The data START

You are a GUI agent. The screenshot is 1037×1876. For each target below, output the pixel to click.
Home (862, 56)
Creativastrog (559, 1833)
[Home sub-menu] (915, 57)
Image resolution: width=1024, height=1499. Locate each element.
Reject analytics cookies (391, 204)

The data END
The data START

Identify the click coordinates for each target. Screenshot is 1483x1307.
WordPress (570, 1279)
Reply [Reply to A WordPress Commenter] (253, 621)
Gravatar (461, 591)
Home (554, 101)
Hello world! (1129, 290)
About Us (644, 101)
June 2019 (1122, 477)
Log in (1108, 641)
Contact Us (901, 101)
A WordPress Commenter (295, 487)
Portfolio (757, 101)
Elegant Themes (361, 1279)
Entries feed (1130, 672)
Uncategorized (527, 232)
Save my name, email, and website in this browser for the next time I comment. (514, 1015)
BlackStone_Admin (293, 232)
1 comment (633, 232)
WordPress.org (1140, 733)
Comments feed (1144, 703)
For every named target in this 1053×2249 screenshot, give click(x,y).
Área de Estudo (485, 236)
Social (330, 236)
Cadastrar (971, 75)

The data END
The data START

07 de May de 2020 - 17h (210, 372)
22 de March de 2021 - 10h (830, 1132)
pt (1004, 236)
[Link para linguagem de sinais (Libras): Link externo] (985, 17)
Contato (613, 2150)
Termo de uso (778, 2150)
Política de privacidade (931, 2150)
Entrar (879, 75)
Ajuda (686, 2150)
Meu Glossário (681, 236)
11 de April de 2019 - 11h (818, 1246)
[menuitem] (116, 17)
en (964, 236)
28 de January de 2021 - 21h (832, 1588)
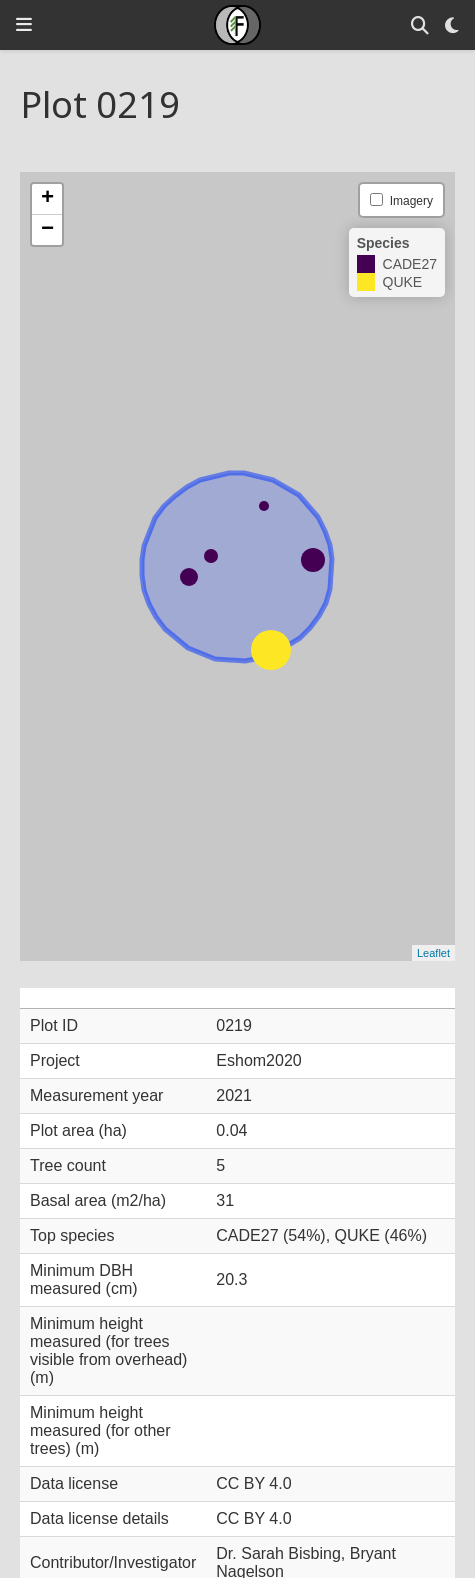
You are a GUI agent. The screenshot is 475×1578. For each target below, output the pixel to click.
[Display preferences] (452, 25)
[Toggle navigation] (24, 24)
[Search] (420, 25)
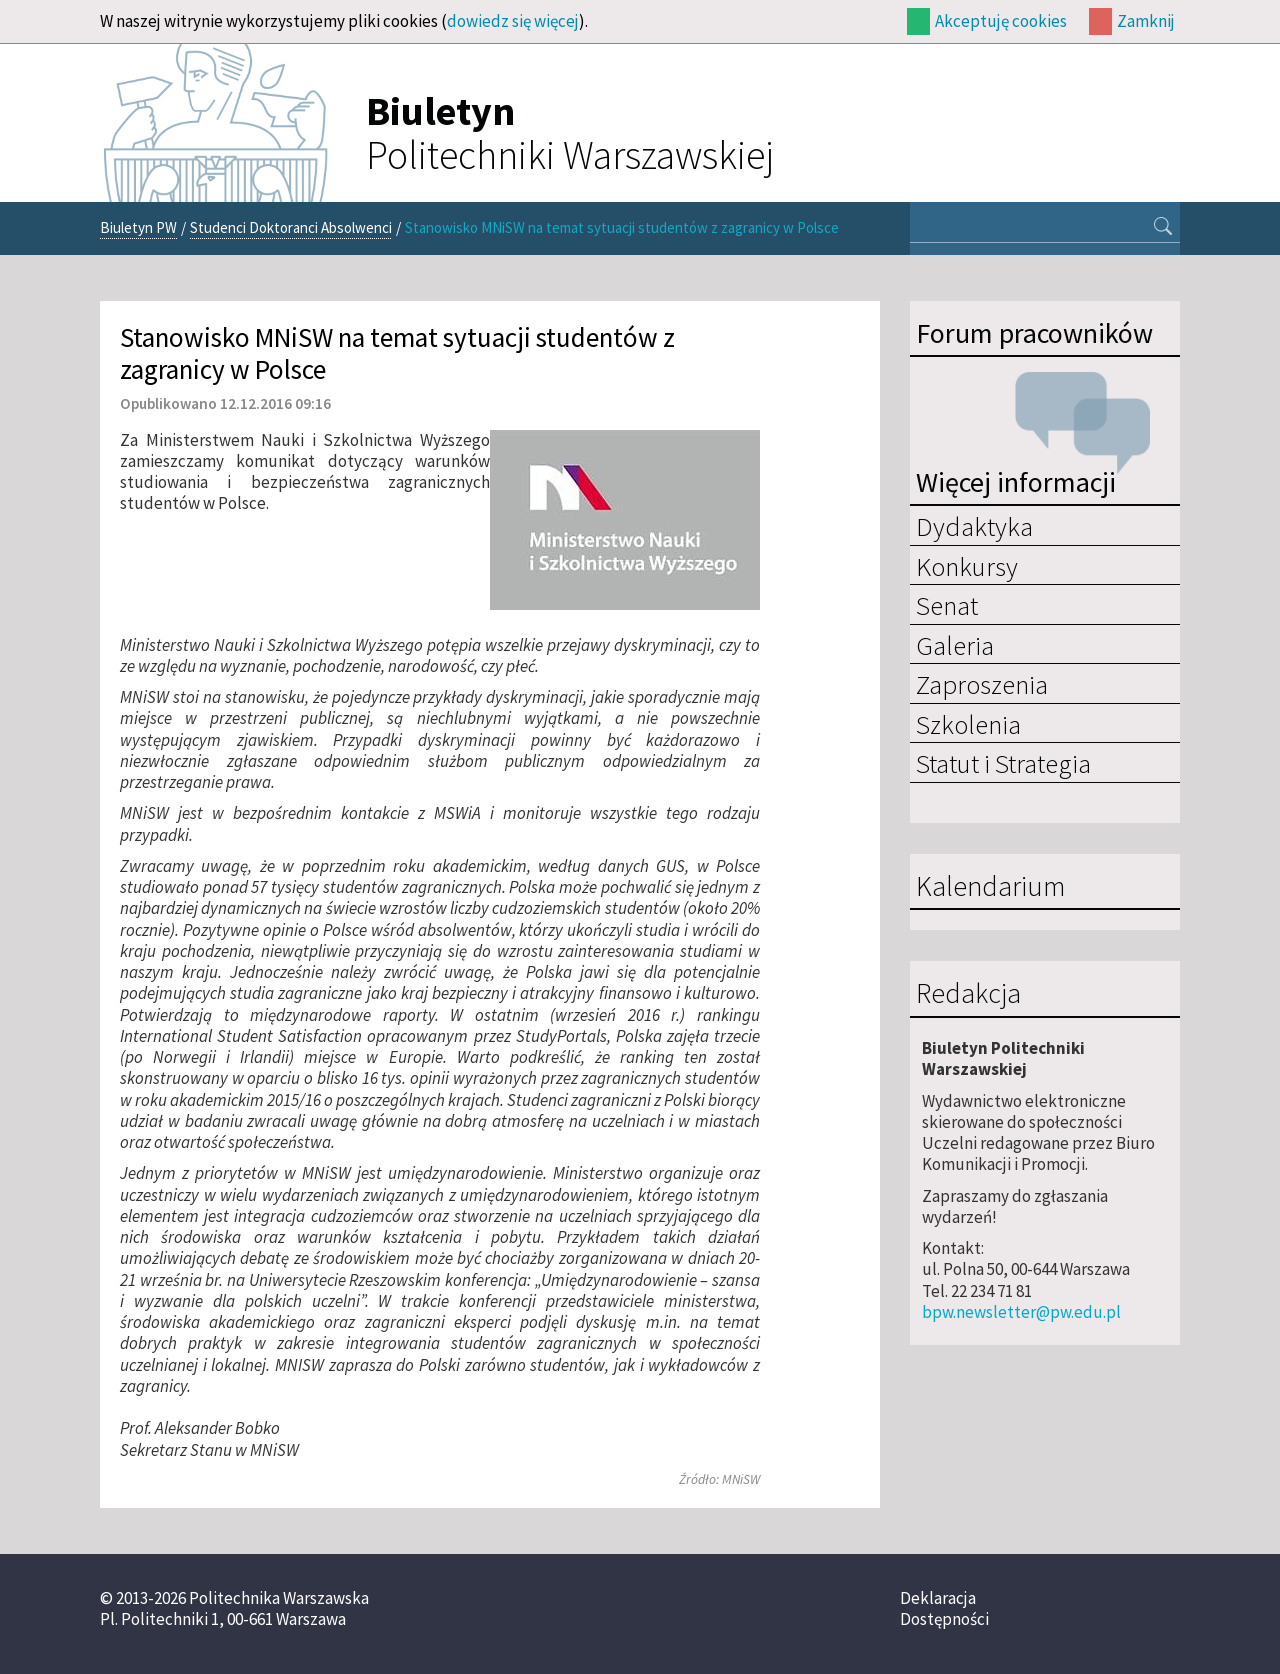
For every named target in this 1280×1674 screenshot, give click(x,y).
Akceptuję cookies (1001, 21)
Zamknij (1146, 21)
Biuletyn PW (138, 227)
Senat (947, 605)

The data END

**What is required:** Would you print exactly, and only, the lines of the data above from the line with "Identify the click" through the line with "Uncategorized (527, 232)", inclusive?

**Final answer:**
Identify the click coordinates for each target. Screenshot is 1483x1307.
WordPress (570, 1279)
Reply [Reply to A WordPress Commenter] (253, 621)
Gravatar (461, 591)
Home (554, 101)
Hello world! (1129, 290)
About Us (644, 101)
June 2019 (1122, 477)
Log in (1108, 641)
Contact Us (901, 101)
A WordPress Commenter (295, 487)
Portfolio (757, 101)
Elegant Themes (361, 1279)
Entries feed (1130, 672)
Uncategorized (527, 232)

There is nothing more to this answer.